-- Material for this task follows --

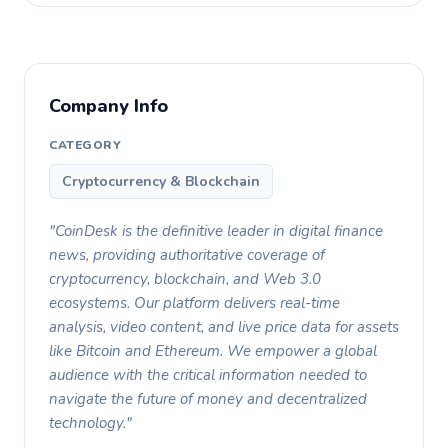
Company Info
CATEGORY
Cryptocurrency & Blockchain
"CoinDesk is the definitive leader in digital finance
news, providing authoritative coverage of
cryptocurrency, blockchain, and Web 3.0
ecosystems. Our platform delivers real-time
analysis, video content, and live price data for assets
like Bitcoin and Ethereum. We empower a global
audience with the critical information needed to
navigate the future of money and decentralized
technology."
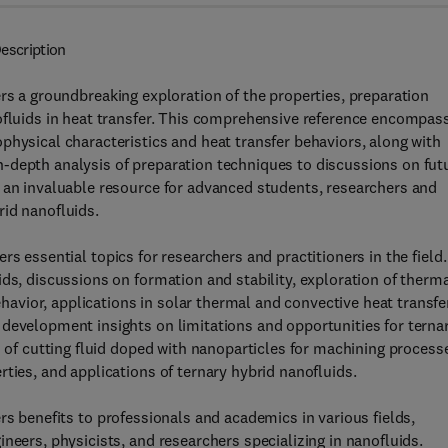
escription
rs a groundbreaking exploration of the properties, preparation
nofluids in heat transfer. This comprehensive reference encompas
physical characteristics and heat transfer behaviors, along with
-depth analysis of preparation techniques to discussions on fut
s an invaluable resource for advanced students, researchers and
rid nanofluids.
rs essential topics for researchers and practitioners in the field.
ds, discussions on formation and stability, exploration of therma
behavior, applications in solar thermal and convective heat transfe
 development insights on limitations and opportunities for terna
n of cutting fluid doped with nanoparticles for machining process
ties, and applications of ternary hybrid nanofluids.
rs benefits to professionals and academics in various fields,
neers, physicists, and researchers specializing in nanofluids.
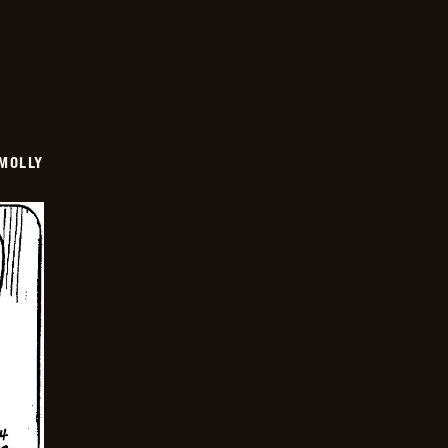
MOLLY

-- Material for this task concluded --

> _Work instruction_
Pictures excluded, output exactly the line that contains "development insights on" and every line after it to the end of the data above.

> _Reply to the task_
 development insights on limitations and opportunities for terna
n of cutting fluid doped with nanoparticles for machining process
ties, and applications of ternary hybrid nanofluids.
rs benefits to professionals and academics in various fields,
neers, physicists, and researchers specializing in nanofluids.
MOLLY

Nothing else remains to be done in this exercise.